*Un choc pétrolier et inflationniste*
Le premier canal de transmission serait le marché pétrolier. Le Moyen-Orient constitue une région stratégique pour la production et le transit du pétrole mondial, notamment à travers le détroit d’Ormuz. Un conflit dans cette zone pourrait entraîner une hausse importante du prix du baril.
Pour le Sénégal, qui demeure encore importateur net de produits pétroliers, cela se traduirait par une augmentation de la facture énergétique, un creusement du déficit commercial et une hausse des coûts de transport et d’électricité. Cette situation pourrait également alimenter des tensions inflationnistes dans l’économie.
*Une pression accrue sur les finances publiques*
La hausse des prix de l’énergie exercerait également une pression supplémentaire sur les finances publiques. L’État pourrait être amené à soutenir les ménages et les entreprises face à la hausse des prix, notamment à travers des mécanismes de subvention ou de stabilisation des prix des carburants et de l’électricité.

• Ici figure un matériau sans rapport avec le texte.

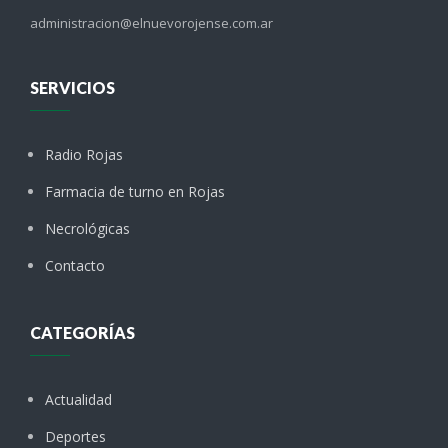
administracion@elnuevorojense.com.ar
SERVICIOS
Radio Rojas
Farmacia de turno en Rojas
Necrológicas
Contacto
CATEGORÍAS
Actualidad
Deportes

Dans un contexte où les finances publiques sont déjà sous tension et où le service de la dette absorbe une part importante des recettes budgétaires, ces nouvelles dépenses pourraient aggraver le déficit budgétaire.
*Des conditions de financement plus difficiles*
Les crises géopolitiques provoquent généralement une montée de l’aversion au risque sur les marchés financiers internationaux. Les investisseurs ont alors tendance à privilégier les actifs jugés plus sûrs, ce qui entraîne une hausse des taux d’intérêt et un durcissement des conditions de financement pour les pays émergents et africains.
Pour le Sénégal, qui fait déjà face à une dégradation de sa crédibilité financière et à un accès plus difficile aux marchés internationaux, cette situation pourrait compliquer davantage la mobilisation de financements extérieurs et le refinancement de la dette.
*Des perturbations possibles pour certains projets industriels*
Les tensions internationales pourraient également perturber certaines coopérations industrielles. Dans ce contexte, la relance éventuelle de l’usine de montage automobile SenIran Auto pourrait devenir plus difficile. Les sanctions internationales contre l’Iran, les obstacles aux transactions financières et les perturbations logistiques pourraient compliquer l’importation de pièces détachées et la coopération industrielle avec les partenaires iraniens.
En conclusion, le ralentissement de la croissance mondiale, l’inflation et les perturbations des chaines de valeur vont rendre plus difficiles, pour le Sénégal, le refinancement de la dette et le redressement économique.